▶ Brief: Produce all the records again exactly as they stand.

[Records from a collection]
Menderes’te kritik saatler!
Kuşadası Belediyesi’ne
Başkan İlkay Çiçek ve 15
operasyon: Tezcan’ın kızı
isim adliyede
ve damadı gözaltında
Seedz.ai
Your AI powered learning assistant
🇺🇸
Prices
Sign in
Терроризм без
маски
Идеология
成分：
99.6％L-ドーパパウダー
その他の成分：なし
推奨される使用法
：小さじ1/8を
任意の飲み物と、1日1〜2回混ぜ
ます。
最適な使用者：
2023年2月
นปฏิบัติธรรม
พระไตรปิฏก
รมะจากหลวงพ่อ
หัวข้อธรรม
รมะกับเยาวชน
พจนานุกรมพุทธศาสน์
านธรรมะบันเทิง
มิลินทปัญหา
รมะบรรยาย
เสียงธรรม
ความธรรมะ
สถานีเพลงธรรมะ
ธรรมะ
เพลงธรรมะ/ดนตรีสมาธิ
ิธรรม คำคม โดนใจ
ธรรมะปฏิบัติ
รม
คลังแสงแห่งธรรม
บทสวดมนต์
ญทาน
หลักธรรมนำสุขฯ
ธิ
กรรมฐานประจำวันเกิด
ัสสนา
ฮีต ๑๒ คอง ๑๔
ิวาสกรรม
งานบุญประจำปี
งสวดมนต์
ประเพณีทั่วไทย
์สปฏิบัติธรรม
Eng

▶ The answer:
Menderes’te kritik saatler!
Kuşadası Belediyesi’ne
Başkan İlkay Çiçek ve 15
operasyon: Tezcan’ın kızı
isim adliyede
ve damadı gözaltında
Seedz.ai
Your AI powered learning assistant
🇺🇸
Prices
Sign in
Терроризм без
маски
Идеология
成分：
99.6％L-ドーパパウダー
その他の成分：なし
推奨される使用法
：小さじ1/8を
任意の飲み物と、1日1〜2回混ぜ
ます。
最適な使用者：
2023年2月
นปฏิบัติธรรม
พระไตรปิฏก
รมะจากหลวงพ่อ
หัวข้อธรรม
รมะกับเยาวชน
พจนานุกรมพุทธศาสน์
านธรรมะบันเทิง
มิลินทปัญหา
รมะบรรยาย
เสียงธรรม
ความธรรมะ
สถานีเพลงธรรมะ
ธรรมะ
เพลงธรรมะ/ดนตรีสมาธิ
ิธรรม คำคม โดนใจ
ธรรมะปฏิบัติ
รม
คลังแสงแห่งธรรม
บทสวดมนต์
ญทาน
หลักธรรมนำสุขฯ
ธิ
กรรมฐานประจำวันเกิด
ัสสนา
ฮีต ๑๒ คอง ๑๔
ิวาสกรรม
งานบุญประจำปี
งสวดมนต์
ประเพณีทั่วไทย
์สปฏิบัติธรรม
Eng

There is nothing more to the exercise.